Similarly, ransomware that targets healthcare organizations directly jeopardizes patient safety by restricting access to electronic health records and diagnostic tools, resulting in delayed treatments, ambulance diversions, and a measurable, material risk of higher mortality rates. Ransomware has even forced hospitals to permanently close.
Ransomware is an organization-wide threat. The high costs of remediating ransomware are as concerning for boards of directors as they are for CISOs and the security teams who report to them. To help our Workspace customers defend against ransomware attacks, we’ve developed a proprietary AI model that looks for signals that a file has been maliciously modified by ransomware — and stops it before it can spread.
These new capabilities enable smart detection of file corruption that is characteristic of a ransomware attack. It automatically halts activity to prevent file corruption from reaching cloud-stored assets, and allow for simple recovery and restoration of affected files stored on Google Drive, regardless of file format.
AI-powered ransomware detection in Drive for desktop can help secure essential government, education, and business operations, and also upend the ransomware business model by disrupting attacks in progress and offering rapid file recovery. Importantly, these capabilities have been integrated into the user experience and designed intuitively so that non-technical users can take full advantage. We are rolling this out now at no extra cost for most Google Workspace commercial plans.
How it works
Trained on millions of ransomware samples, this new layer of defense can identify the core signature of a ransomware attack — an attempt to encrypt or corrupt files en masse — and rapidly stop file syncing to the cloud before the ransomware can spread and encrypt the data. It also allows users to easily restore files with a few clicks.
The AI uses a proprietary, deep learning model that continuously looks for signs of maliciously modified files. Its detection engine can identify ransomware by analyzing patterns of file changes as they sync from desktop to Google Drive. The detection uses intelligence from Google’s battle-tested, malware-detection ecosystem, including VirusTotal.

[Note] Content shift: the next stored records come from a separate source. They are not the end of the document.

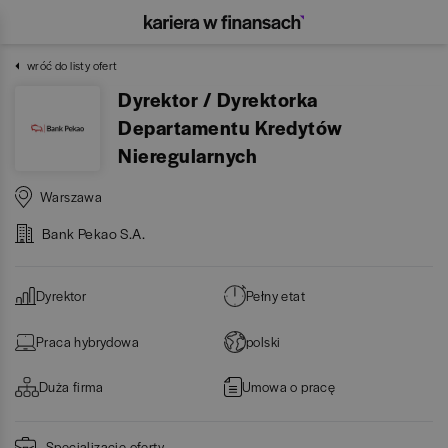
wróć do listy ofert
Dyrektor / Dyrektorka
Departamentu Kredytów
Nieregularnych
Warszawa
Bank Pekao S.A.
Dyrektor
Pełny etat
Praca hybrydowa
polski
Duża firma
Umowa o pracę
Specjalizacje oferty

Built-in malware defenses, also available in Gmail and Google Chrome, can help prevent ransomware from spreading to other devices and taking over entire networks. We believe that these layers of defense can help organizations in industries such as healthcare, retail, education, manufacturing, and government from being disrupted by ransomware attacks.
Restoring corrupted files
A key capability of this defense empowers customers to restore their files, unlike traditional solutions that require complex re-imaging or costly third-party tools. The Google Drive interface allows users to restore multiple files to a previous, healthy state with just a few clicks.

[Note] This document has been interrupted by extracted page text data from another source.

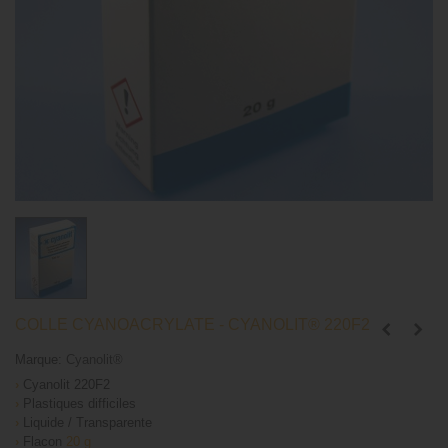
COLLE CYANOACRYLATE - CYANOLIT® 220F2
Marque:
Cyanolit®
›
Cyanolit 220F2
›
Plastiques difficiles
›
Liquide / Transparente
›
Flacon
20 g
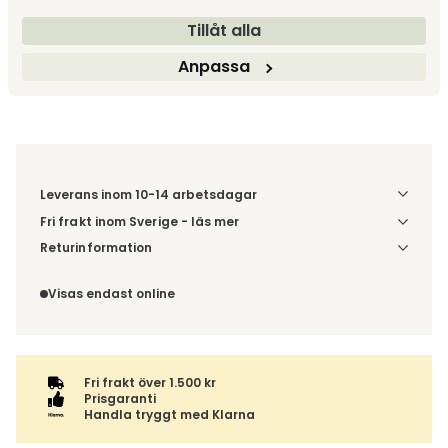
Tillåt alla
Lägg i varukorg
Anpassa
Fri frakt över 1.500 kr
Prisgaranti
Leverans inom 10-14 arbetsdagar
Fri frakt inom Sverige - läs mer
Denna vara skickas till din port/tomtgräns. Innan leverans
Returinformation
blir du aviserad om vilken tidpunkt leveransen beräknas.
Du har 14 dagars ångerrätt från den dag du tog emot din
Beställs varan ihop med andra produkter skickas hela
order, enligt
distansavtalslagen.
Visas endast online
ordern tillsammans.
Fri frakt över 1.500 kr
Prisgaranti
Handla tryggt med Klarna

This rapid recovery capability can help to minimize user interruption and data loss, even when using Microsoft Windows, Office, and other traditional software.

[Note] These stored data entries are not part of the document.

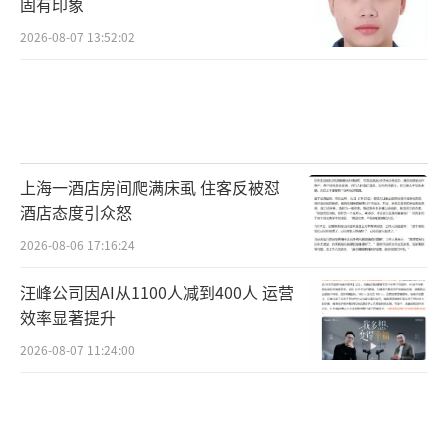
固有印象
2026-08-07 13:52:02
上海一酒店房间爬满床虱 住客反被怼
酒店态度引众怒
2026-08-06 17:16:24
汪峰公司因AI从1100人减到400人 运营
效率显著提升
2026-08-07 11:24:00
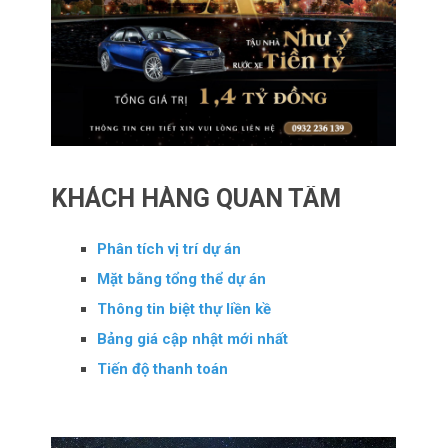
KHÁCH HÀNG QUAN TÂM
Phân tích vị trí dự án
Mặt bằng tổng thể dự án
Thông tin biệt thự liền kề
Bảng giá cập nhật mới nhất
Tiến độ thanh toán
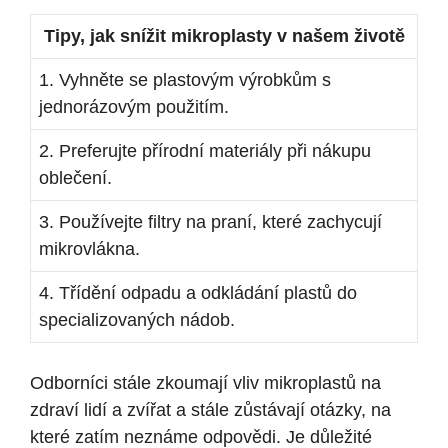
Tipy, jak snížit mikroplasty v našem životě
1. Vyhněte se plastovým výrobkům s
jednorázovým použitím.
2. Preferujte přírodní materiály při nákupu
oblečení.
3. Používejte filtry na praní, které zachycují
mikrovlákna.
4. Třídění odpadu a odkládání plastů do
specializovaných nádob.
Odborníci stále zkoumají vliv mikroplastů na
zdraví lidí a zvířat a stále zůstávají otázky, na
které zatím neznáme odpovědi. Je důležité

Additional ransomware defenses
As AI augments and even reinvents protection against ransomware in some very powerful ways, it’s clear that organizations should do more to adopt the secure by design mentality.
There’s no single tool that can defeat all ransomware attacks, so we recommend organizations emphasize a layered, defense in depth approach. Organizations should incorporate automation and awareness strategies such as strong password policies, mandatory multi-factor authentication, regular reviews of user access and cloud storage bucket security, leaked credential monitoring on the dark web, and account lockout mechanisms.
One way to get started is to identify user groups, including sales and marketing teams, that can transition to more ransomware-resilient endpoints. Moving to devices that run ChromeOS, iOS, and Android could meaningfully reduce security risks — for example, Chromebooks are inherently more resilient against ransomware and malware in general.
For legacy Windows applications that can’t run on the web, we recommend Cameyo as a solution that allows users to continue using Windows apps in a more secure environment, such as ChromeOS.